● **Your objective**
Give the records back exactly as written, but without the images.

● **Record set**
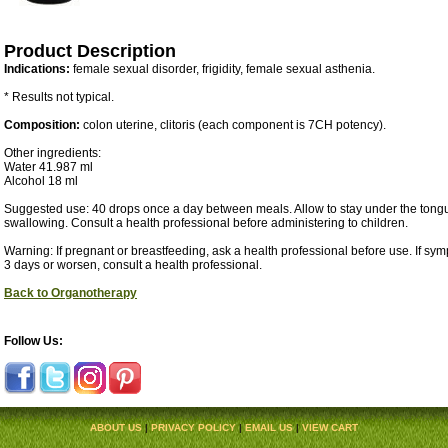
Product Description
Indications:
female sexual disorder, frigidity, female sexual asthenia.
* Results not typical.
Composition:
colon uterine, clitoris (each component is 7CH potency).
Other ingredients:
Water 41.987 ml
Alcohol 18 ml
Suggested use: 40 drops once a day between meals. Allow to stay under the tongu
swallowing. Consult a health professional before administering to children.
Warning: If pregnant or breastfeeding, ask a health professional before use. If sy
3 days or worsen, consult a health professional.
Back to Organotherapy
Follow Us:
ABOUT US
|
PRIVACY POLICY
|
EMAIL US
|
VIEW CART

● **Exercise response**
Product Description
Indications:
female sexual disorder, frigidity, female sexual asthenia.
* Results not typical.
Composition:
colon uterine, clitoris (each component is 7CH potency).
Other ingredients:
Water 41.987 ml
Alcohol 18 ml
Suggested use: 40 drops once a day between meals. Allow to stay under the tongu
swallowing. Consult a health professional before administering to children.
Warning: If pregnant or breastfeeding, ask a health professional before use. If sy
3 days or worsen, consult a health professional.
Back to Organotherapy
Follow Us:
ABOUT US
|
PRIVACY POLICY
|
EMAIL US
|
VIEW CART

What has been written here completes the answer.